A boom in online shopping during the pandemic pushed revenue higher at United Parcel Service Inc., which reported a $1.77 billion profit for the second quarter.
UPS said Thursday that shipping volume jumped 23% to more than 21 million packages a day. Crucially, shipments from businesses to U.S. consumers soared 65%.
“Our results were better than we expected, driven in part by the changes in demand that emerged from the pandemic, including a surge in residential volume, COVID-19 related healthcare shipments and strong outbound demand from Asia,” said new CEO Carol Tomé,
With thousands of retail stores ordered closed for safety reasons this spring, and some shoppers still wary of returning, consumers are going online to buy items they once carried out of a store, meaning more business for delivery companies.
UPS may also be benefiting after retailer Amazon.com, another company doing heavy volume in the pandemic, cut ties with rival FedEx Corp. last year.
But while stay-at-home orders and other restrictions to slow the spread of the new coronavirus have meant more business for the delivery companies, it has also strained their networks and threatened to drive up costs. Unlike their traditional deliveries to businesses, UPS and FedEx are seeing more residential deliveries, which are more spread out and more costly.

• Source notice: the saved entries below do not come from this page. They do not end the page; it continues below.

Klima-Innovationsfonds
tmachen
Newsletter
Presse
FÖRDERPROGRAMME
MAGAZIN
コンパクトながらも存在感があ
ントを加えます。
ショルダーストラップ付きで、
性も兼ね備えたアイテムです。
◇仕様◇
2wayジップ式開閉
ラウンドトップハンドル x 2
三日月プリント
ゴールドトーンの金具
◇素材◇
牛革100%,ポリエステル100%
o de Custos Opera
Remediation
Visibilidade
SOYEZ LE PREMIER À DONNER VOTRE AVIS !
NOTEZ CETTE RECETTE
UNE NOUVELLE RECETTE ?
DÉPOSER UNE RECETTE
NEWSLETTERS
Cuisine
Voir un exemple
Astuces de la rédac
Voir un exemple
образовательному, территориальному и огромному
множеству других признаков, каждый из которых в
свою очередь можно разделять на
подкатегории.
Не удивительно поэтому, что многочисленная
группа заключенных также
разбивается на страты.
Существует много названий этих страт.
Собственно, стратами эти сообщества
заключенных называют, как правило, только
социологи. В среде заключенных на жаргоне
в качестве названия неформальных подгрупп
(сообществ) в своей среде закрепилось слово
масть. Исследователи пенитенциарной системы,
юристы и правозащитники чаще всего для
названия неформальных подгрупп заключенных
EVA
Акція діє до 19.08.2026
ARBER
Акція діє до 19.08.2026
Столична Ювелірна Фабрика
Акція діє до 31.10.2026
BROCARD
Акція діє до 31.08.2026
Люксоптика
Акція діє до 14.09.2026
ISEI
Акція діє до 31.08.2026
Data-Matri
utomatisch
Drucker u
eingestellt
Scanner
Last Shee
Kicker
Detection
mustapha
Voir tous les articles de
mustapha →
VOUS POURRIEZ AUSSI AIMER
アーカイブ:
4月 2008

The companies have responded by imposing the kind of surcharges more commonly associated with Christmas to cover their increased spending. They have raised prices on bulky shipments and on retailers whose volumes have risen sharply during the pandemic.

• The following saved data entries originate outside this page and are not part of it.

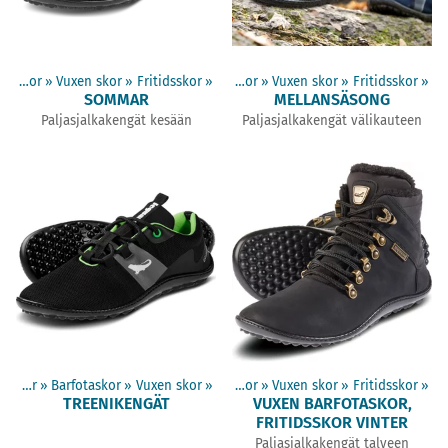
Barfotaskor
‪»
Vuxen skor
Produkter
‪»
Fritidsskor
‪»
‪»
Barfotaskor
‪»
Vuxen skor
‪»
Fritidsskor
‪»
SOMMAR
MELLANSÄSONG
Paljasjalkakengät kesään
Paljasjalkakengät välikauteen
Produkter
‪»
Barfotaskor
Produkter
‪»
Vuxen skor
‪»
‪»
Barfotaskor
‪»
Vuxen skor
‪»
Fritidsskor
‪»
TREENIKENGÄT
VUXEN BARFOTASKOR,
FRITIDSSKOR VINTER
Paljasjalkakengät talveen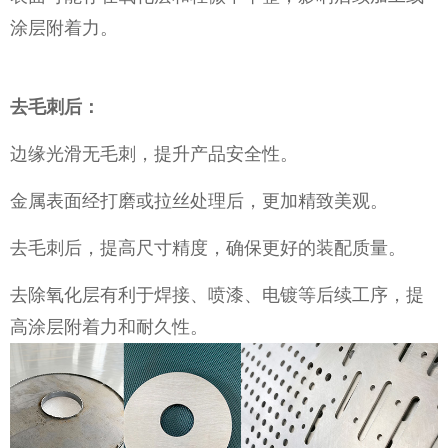
涂层附着力。
去毛刺后：
边缘光滑无毛刺，提升产品安全性。
金属表面经打磨或拉丝处理后，更加精致美观。
去毛刺后，提高尺寸精度，确保更好的装配质量。
去除氧化层有利于焊接、喷漆、电镀等后续工序，提
高涂层附着力和耐久性。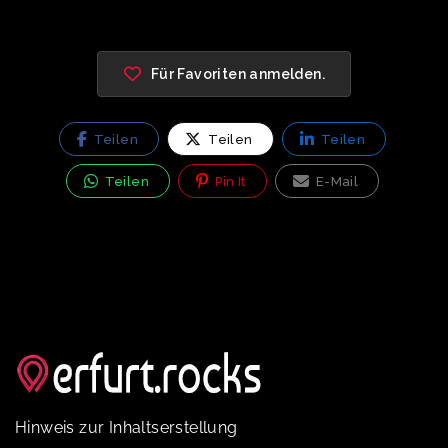
Für Favoriten anmelden.
Teilen
Teilen
Teilen
Teilen
Pin It
E-Mail
Hinweis zur Inhaltserstellung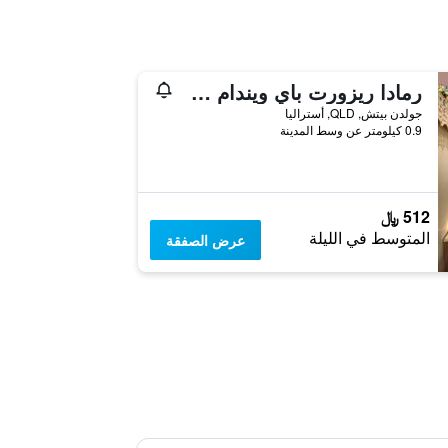
رمادا ريزورت باي ويندام جولدن بيتش
جولدن بيتش, QLD, أستراليا
0.9 كيلومتر عن وسط المدينة
512 ﷼
المتوسط في الليلة
عرض الصفقة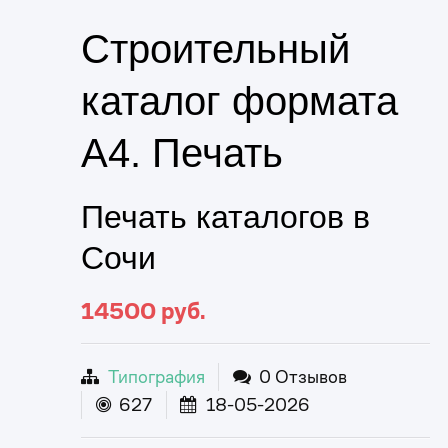
Строительный
каталог формата
А4. Печать
Печать каталогов в
Сочи
14500
руб.
Типография
0 Отзывов
627
18-05-2026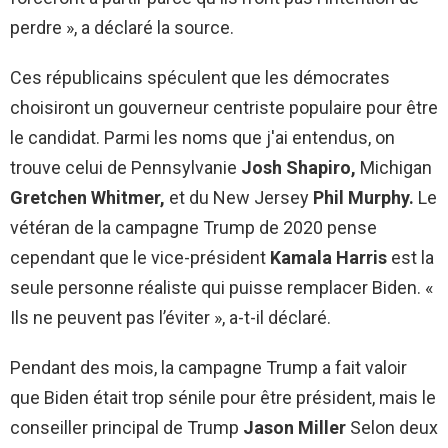
perdre », a déclaré la source.
Ces républicains spéculent que les démocrates
choisiront un gouverneur centriste populaire pour être
le candidat. Parmi les noms que j'ai entendus, on
trouve celui de Pennsylvanie
Josh Shapiro,
Michigan
Gretchen Whitmer,
et du New Jersey
Phil Murphy.
Le
vétéran de la campagne Trump de 2020 pense
cependant que le vice-président
Kamala Harris
est la
seule personne réaliste qui puisse remplacer Biden. «
Ils ne peuvent pas l’éviter », a-t-il déclaré.
Pendant des mois, la campagne Trump a fait valoir
que Biden était trop sénile pour être président, mais le
conseiller principal de Trump
Jason Miller
Selon deux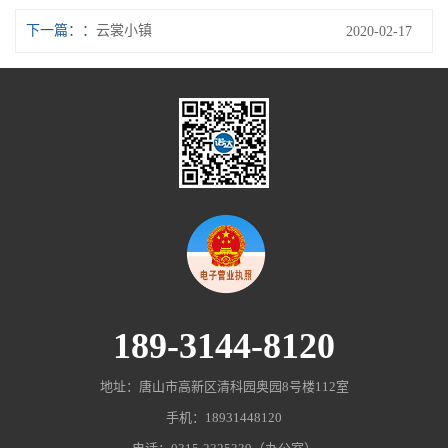
下一篇：
云裳小镇
2020-02-17
189-3144-8120
地址：唐山市高新区清科园奥园8号楼112室
手机：18931448120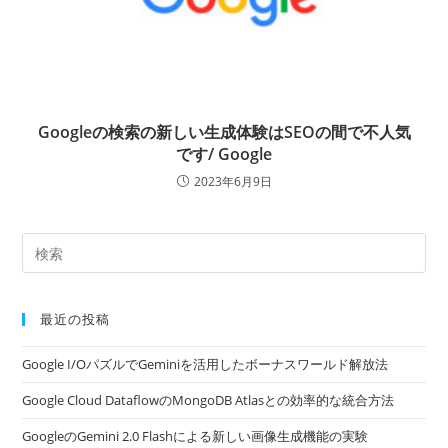
Googleの検索の新しい生成体験はSEOの間で不人気
です/ Google
2023年6月9日
最近の投稿
Google I/OパズルでGeminiを活用したボーナスワールド解放法
Google Cloud DataflowのMongoDB Atlasとの効率的な統合方法
GoogleのGemini 2.0 Flashによる新しい画像生成機能の実験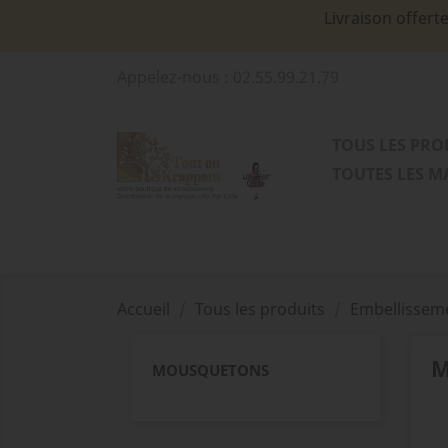
Livraison offert
Appelez-nous :
02.55.99.21.79
TOUS LES PRO
TOUTES LES 
Accueil
Tous les produits
Embellissem
M
MOUSQUETONS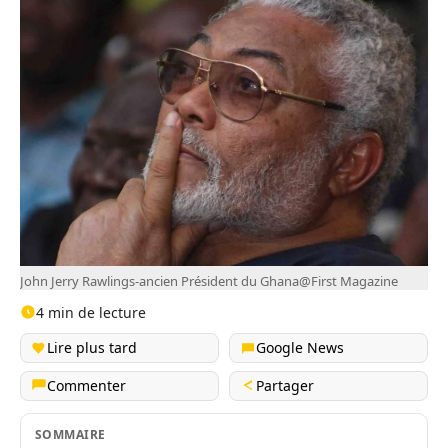
John Jerry Rawlings-ancien Président du Ghana@First Magazine
4 min de lecture
Lire plus tard
Google News
Commenter
Partager
SOMMAIRE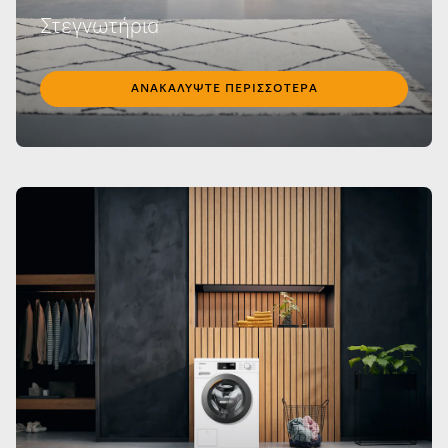
Στεγνωτήρια
ΑΝΑΚΑΛΎΨΤΕ ΠΕΡΙΣΣΌΤΕΡΑ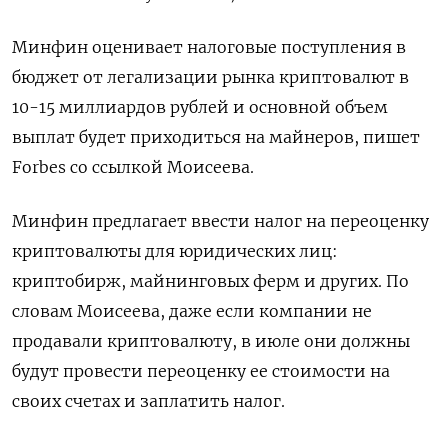
Минфин оценивает налоговые поступления в
бюджет от легализации рынка криптовалют в
10-15 миллиардов рублей и основной объем
выплат будет приходиться на майнеров, пишет
Forbes со ссылкой Моисеева.
Минфин предлагает ввести налог на переоценку
криптовалюты для юридических лиц:
криптобирж, майнинговых ферм и других. По
словам Моисеева, даже если компании не
продавали криптовалюту, в июле они должны
будут провести переоценку ее стоимости на
своих счетах и заплатить налог.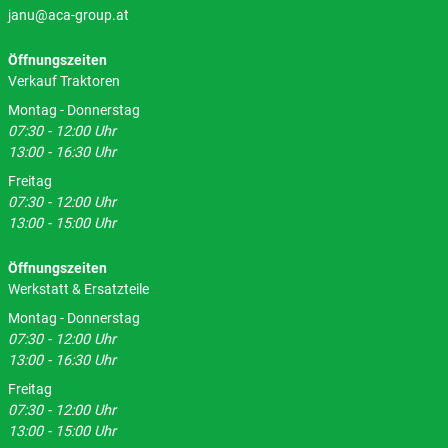
janu@aca-group.at
Öffnungszeiten
Verkauf Traktoren
Montag - Donnerstag
07:30 - 12:00 Uhr
13:00 - 16:30 Uhr
Freitag
07:30 - 12:00 Uhr
13:00 - 15:00 Uhr
Öffnungszeiten
Werkstatt & Ersatzteile
Montag - Donnerstag
07:30 - 12:00 Uhr
13:00 - 16:30 Uhr
Freitag
07:30 - 12:00 Uhr
13:00 - 15:00 Uhr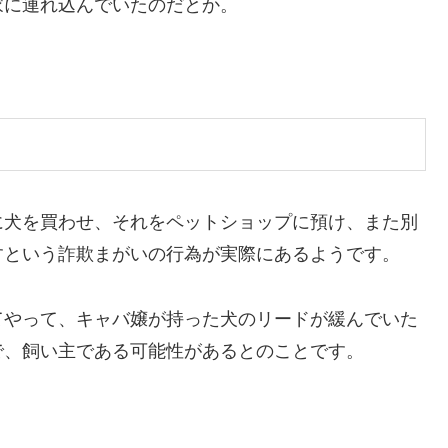
家に連れ込んでいたのだとか。
に犬を買わせ、それをペットショップに預け、また別
すという詐欺まがいの行為が実際にあるようです。
てやって、キャバ嬢が持った犬のリードが緩んでいた
で、飼い主である可能性があるとのことです。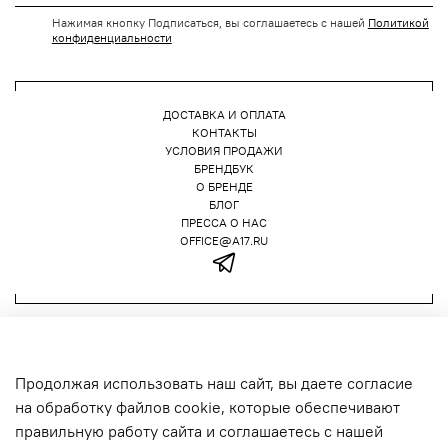
Нажимая кнопку Подписаться, вы соглашаетесь с нашей
Политикой
конфиденциальности
ДОСТАВКА И ОПЛАТА
КОНТАКТЫ
УСЛОВИЯ ПРОДАЖИ
БРЕНДБУК
О БРЕНДЕ
БЛОГ
ПРЕССА О НАС
OFFICE@A17.RU
Политика конфиденциальности
Публичная оферта
Продолжая использовать наш сайт, вы даете согласие
A17, 2026
на обработку файлов cookie, которые обеспечивают
правильную работу сайта и соглашаетесь с нашей
ООО "ФРОНТРОУ БЮРО" ИНН 7840079680 КПП 784201001 ОГРН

Still, United Parcel's U.S. revenue per piece fell 5% in the quarter. Cowen analyst Helane Becker said this week that the growing number of quarantine measures in the United States could slow the recovery of shipments between businesses, which would be replaced by less profitable residential deliveries.
The second-quarter profit at Atlanta-based UPS was a 5% increase from the year-ago figure of $1.69 billion.
Adjusted for non-recurring costs, UPS said earnings came to $2.13 per share. That more than doubled the $1.04 per share average forecast among analysts surveyed by Zacks Investment Research.
Revenue rose more than 13%, to $20.46 billion, easily beating the $17.34 billion average forecast from the Zacks survey.
UPS shares were up 10% about a half-hour before the opening bell.